What actually helps, inside the window
The genuinely hopeful thread running through all of this is that defense scales the same way offense does. Mozilla is the proof. The asymmetry attackers enjoy — cheap, parallel, tireless probing — is available to defenders first, because defenders have the source code, the test infrastructure and a head start through Trusted-Access programmes.

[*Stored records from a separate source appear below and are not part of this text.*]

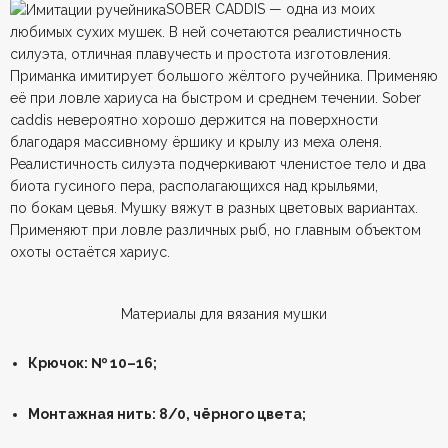
SOBER CADDIS — одна из моих
любимых сухих мушек. В ней сочетаются реалистичность
силуэта, отличная плавучесть и простота изготовления.
Приманка имитирует большого жёлтого ручейника. Применяю
её при ловле хариуса на быстром и среднем течении. Sober
caddis невероятно хорошо держится на поверхности
благодаря массивному ёршику и крылу из меха оленя.
Реалистичность силуэта подчеркивают членистое тело и два
биота гусиного пера, располагающихся над крыльями,
по бокам цевья. Мушку вяжут в разных цветовых вариантах.
Применяют при ловле различных рыб, но главным объектом
охоты остаётся хариус.
Материалы для вязания мушки
Крючок: № 10–16;
Монтажная нить: 8/0, чёрного цвета;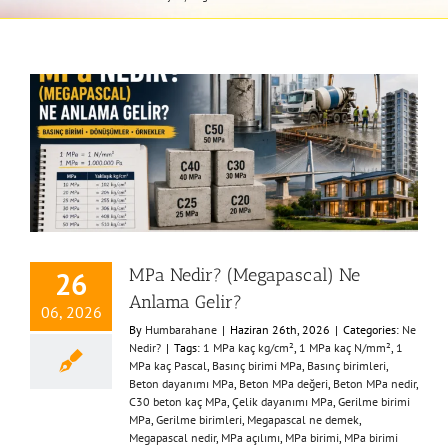
MPa Nedir? (Megapascal) Ne
26
Anlama Gelir?
06, 2026
By
Humbarahane
|
Haziran 26th, 2026
|
Categories:
Ne
Nedir?
|
Tags:
1 MPa kaç kg/cm²
,
1 MPa kaç N/mm²
,
1
MPa kaç Pascal
,
Basınç birimi MPa
,
Basınç birimleri
,
Beton dayanımı MPa
,
Beton MPa değeri
,
Beton MPa nedir
,
C30 beton kaç MPa
,
Çelik dayanımı MPa
,
Gerilme birimi
MPa
,
Gerilme birimleri
,
Megapascal ne demek
,
Megapascal nedir
,
MPa açılımı
,
MPa birimi
,
MPa birimi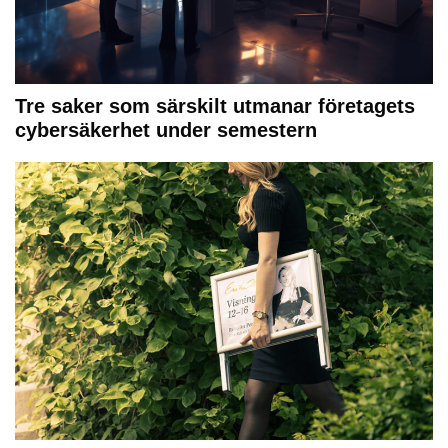
Tre saker som särskilt utmanar företagets
cybersäkerhet under semestern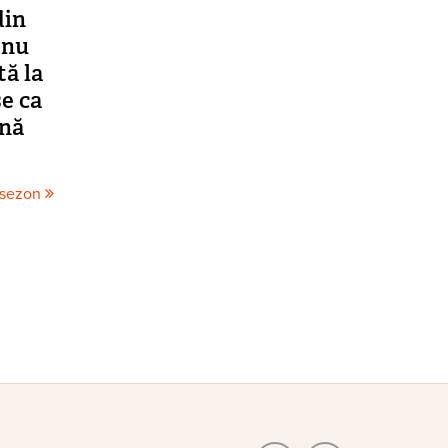
din
 nu
tă la
se ca
ină
 sezon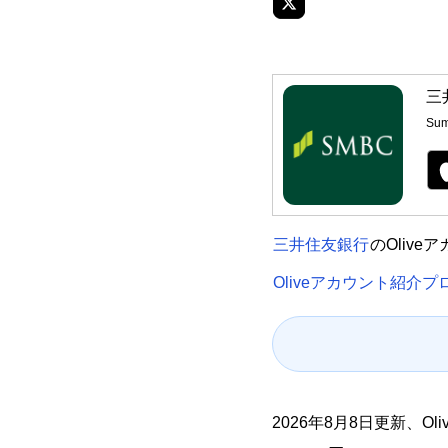
三
Sum
三井住友銀行
のOliv
Oliveアカウント紹介
2026年8月8日更新、O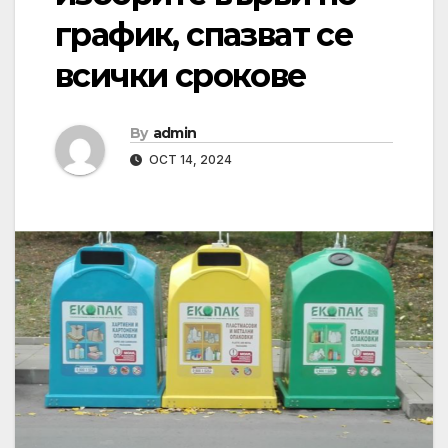
график, спазват се
всички срокове
By
admin
OCT 14, 2024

So the work is unglamorous and known. AISI and the NCSC keep pointing at the same boring fundamentals because they are what an automated attacker actually defeats: fast, universal patching; tight access controls and credential hygiene; comprehensive logging so abuse is visible; and — the new item — running frontier models against your own estate before someone else runs theirs against it. Governments can shorten the window’s downside by funding resilience (the UK just committed £90m), preparing for “patch-wave” surges, and treating model evaluations as early-warning infrastructure rather than press releases.
The two views worth holding at once: this could be the moment defenders finally get ahead of a problem that has favored attackers for thirty years — or it could be the moment the advantage transfers wholesale to anyone with a GPU and a downloaded model. Which one we get is not decided by the models. It is decided by what we do in the months we cannot precisely count, before the choice is made for us.
The clock is already running. We just can’t see the face.
Sources: Mozilla Hacks (April 2026 Firefox security writeup); UK AI Security Institute evaluations of GPT-5.5 and Claude Mythos Preview cyber capabilities; OpenRouter / open-weight market analyses, May 2026. Figures are current as of publication and will move quickly.